First Aid History
If there’s one thing that’s certain in life, it’s that life changes. We do our best to predict the future, but even so we are usually wide of the mark, particularly if politics is anything to go by! However, just sometimes, what can help is to look back at history. Are there lessons we can learn, to help us work quicker, be more innovative, and deliver immediate care more effectively and efficiently? So, with that ethos in mind, we decided to review the origins of first aid, to help us to predict what the future of first aid might look like…
The very first commercial first aid kit was manufactured by Johnson & Johnson some 130 years ago in 1888. In the late 1800’s working on the railway was a dangerous job; many workers were injured, often in remote locations. J&J co-founder Robert Wood Johnson identified this need after speaking with the Denver and Rio Grande railroad’s Chief Surgeon. He then spoke to a number of other railroad surgeons to find out the most practical contents for this ‘first of a kind’ product. After the success of the first kit, J&J began to manufacture kits for a wide variety of other contexts, including for households, cars and Scouts. In 1927 they even made the ‘Aerokit’ specifically for small passenger planes. Today, having an on-board first aid kit is mandated by IATA (the International Air Transport Association).
During this period, the Red Cross and St Andrews Ambulance service in Scotland were founded. Since then, thousands of people have become involved as professionals or volunteers. In recent years we have also seen the introduction of governing bodies, such as the UK Resuscitation Council and the formation of community-led groups (often charities) such as Community First Responders, who are a natural extension of the emergency services, with a very specific skill-set and role.
Conflict has also been an area in which first aid innovation has accelerated, historically. Marie Skłodowska Curie discovered radium and polonium and remains the only person to achieve two Nobel prizes in more than one field (Physics and Chemistry). She realised that she could apply her discoveries closer to the battlefield. She and her daughter amassed a fleet of vehicles equipped with X-ray machines and set up 200 radiological units in more permanent posts during the first two years of World War This helped doctors find the bullets and shrapnel embedded in soldiers’ bodies, as well as locate broken bones.
First Aid response in the 21st century has transformed, as the methods applied, and medicine, have advanced. Since 1960, the mannequin Resusci Annie has been the preferred CPR training tool. The mannequin gained her name from an unknown girl who drowned in the River Seine in the late 1880s. Since then, more than 500 million of people worldwide have been trained in developing these critical lifesaving skills.
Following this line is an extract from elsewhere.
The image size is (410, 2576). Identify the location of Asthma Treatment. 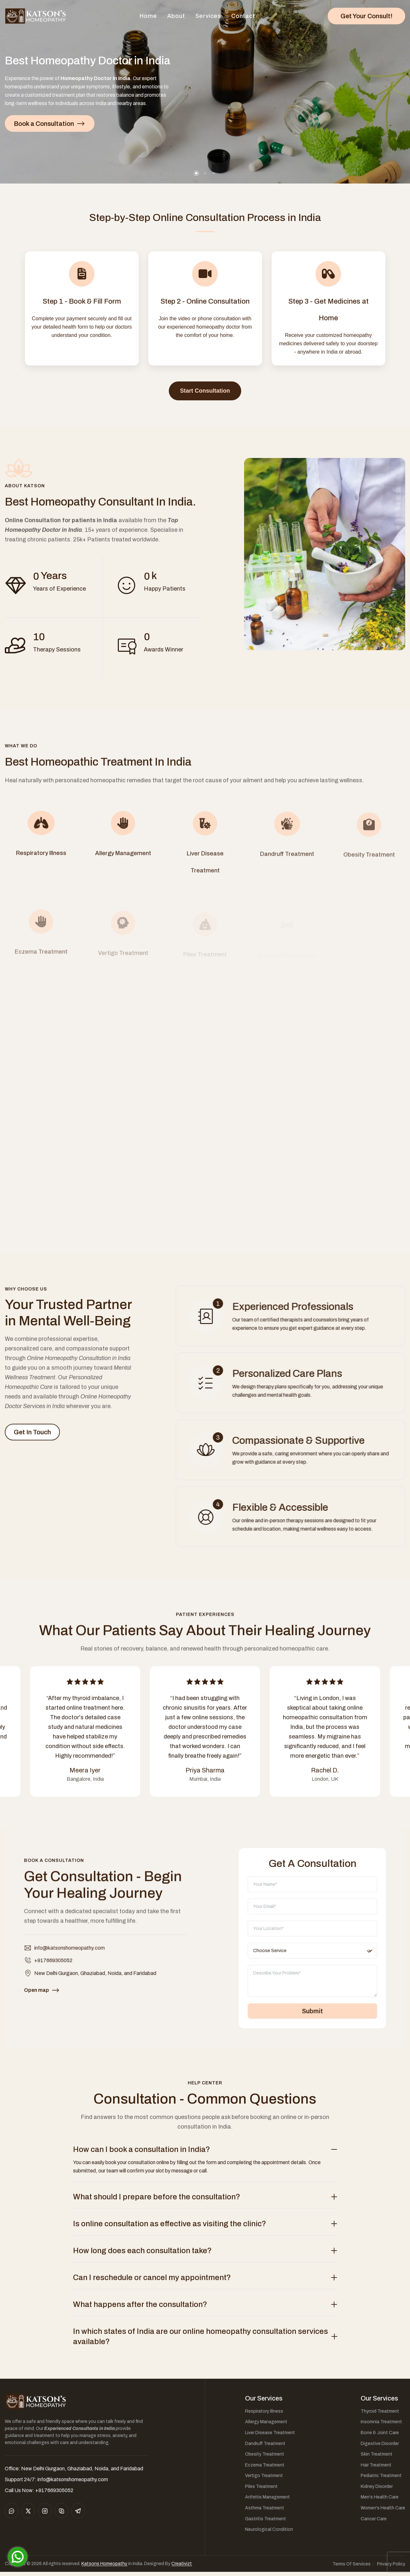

And Rescusci Annie has become incredibly lifelike, as simulation technology has been taken to the next level, helping a variety of first responders get ready for a wide range of medical emergencies.
First Aid training has not stopped there. It is now – thanks to a mixture of policy and proactive charities – delivered in a wide variety of contexts, including the coastguard, police, schools, workplace - almost anywhere. Indeed, the 16th of October is the UK Resuscitation Council’s ‘Restart a heart day’, where they aim to train over 200,000 people. There is no requirement to be a professional or an active member of a humanitarian organisation to attend First Aid training. In the UK, more and more people are now prepared to help to save a life if needed. An estimated 2.5 million lives have been saved since First Aid training was established.
As technology has advanced, so has first aid. Now Automatic External Defibrillators (AEDs) can help to improve the chances of survival following cardiac arrest out-of-hospital. The National Defibrillator Network is scheduled to go live in early 2019 – the goal is to link all public access defibrillators to ambulance services, so that they are much more likely to be used, and potentially make a real difference. There are now also machines that can deliver ‘high-quality automated CPR’, wrapping around the chest, minimising interruptions in chest compressions. Remote monitoring of medical emergencies is also supported by improving communications technologies (e.g. better satellites) and the word “digital” sits comfortably beside “First Aid”. Even in more remote environments, like 30,000 feet in the air, cabin crew first aid is now supported by technology, improving their confidence and bringing first aid support to life. All the above are just a few of the latest technology achievements…the list goes on.
As for the future of first aid? It seems that policy – at least in the UK, and in the near-term – will continue to push basic – but vital – first aid provision further into the voluntary sector. Just consider the rise of Community First Responder schemes, supporting ambulance services in rural AND urban locations. Then again, do we – the public – have a moral responsibility to deliver the best care we can, given that it may only take basic skills? Also, ‘first aid’ is now no longer just the provision of ambulance services; fire services up and down the UK are experimenting with having AEDs on-board, and others run their own Community First Responder schemes. But perhaps what is most fundamental is ensuring that the next generation are given regular first aid training as a matter of course, just as much as math, English and other ‘classic’ subjects are taught. Then we will have an ‘army’ of first aiders ready to confidently deliver first aid when it really counts.